Au contraire, la publicité faite à l'événement a attiré une foule, y compris de curieux, qui a dépassé les estimations des organisateurs. 10.000 à 20.000 personnes étaient sur place des les premières heures du Teknival, prévu jusqu'à dimanche soir, et le flot de véhicules était ininterrompu.

A l'intérieur, aucune animosité. Le ministre de l'Intérieur Nicolas Sarkozy était gentiment caricaturé sur une toile blanche.

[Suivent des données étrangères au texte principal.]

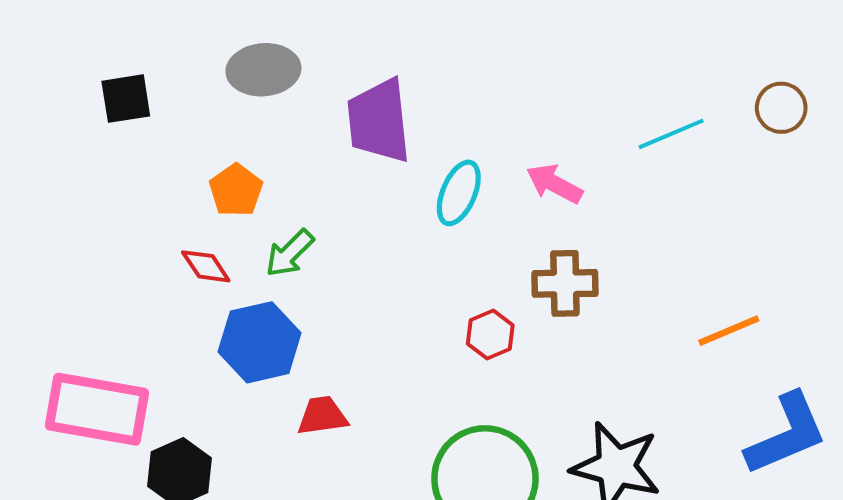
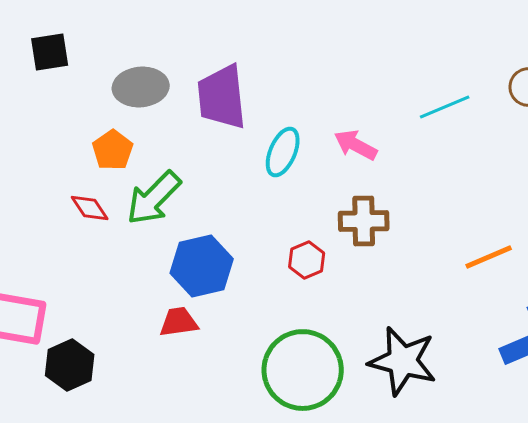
gray ellipse: (263, 70) -> (141, 87), moved
black square: (126, 99) -> (50, 52), moved
green arrow: (290, 253) -> (154, 198), size x1.5
blue hexagon: (260, 342) -> (202, 266), moved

Mais plutôt que de mettre l'accent sur son dialogue avec le mouvement techno, les jeunes "teufeurs" préférent critiquer "l'Etat policier".

Gendarmes et amateurs de techno se sont en fait peu croisés. 330 hommes patrouillaient jeudi soir dans un rayon d'une trentaine de kilomètres autour de l'événement, pour quelques contrôles d'alcoolémie, des inspections de véhicules par des chiens renifleurs, et la régulation de la circulation.

Un mur de paille

Au coeur du Teknival, aucun képi n'est visible, en vertu de l'accord entre organisateurs et autorités. Certains jeunes s'y livrent au trafic d'ecstasy ou de cannabis avec une discrétion toute relative.

Installées dans leur PC sécurité à environ 500 mètres en retrait du Teknival, les autorités (préfecture, gendarmerie, pompiers, Sécurité civile) se sont abritées de la musique derrière un ingénieux mur de paille. Il mesure plus de 3 mètres de haut et étouffe les battements incessants de la techno.

Le folklore des raveurs fait tantôt bondir, tantôt sourire les pompiers qui patrouillent en jeep au milieu de la foule. Ce sont les boutiques d'artisanat, les images psychédéliques projetées sur écrans, les jongleurs de feu, les décors de tags.

"Il faut faire attention, avec leur musique ils n'entendent même pas le bruit du moteur", explique le conducteur. Et encore moins les commentaires qui fusent. "Ah les tronches!", s'exclame un jeune pompier. "Il y a énormément de chiens dangereux, des première catégorie qui se baladent sans muselière. C'est pas du chihuahua", selon un autre. "Ils ont leur mixture dans leur bouteille en plastique. C'est du chargé", affirme un troisième. Il y a ces foules qui arpentent le tarmac, et puis il y a ceux qui dansent. Sur plus d'un kilomètre, les battements se mêlent avec un rythme implacable.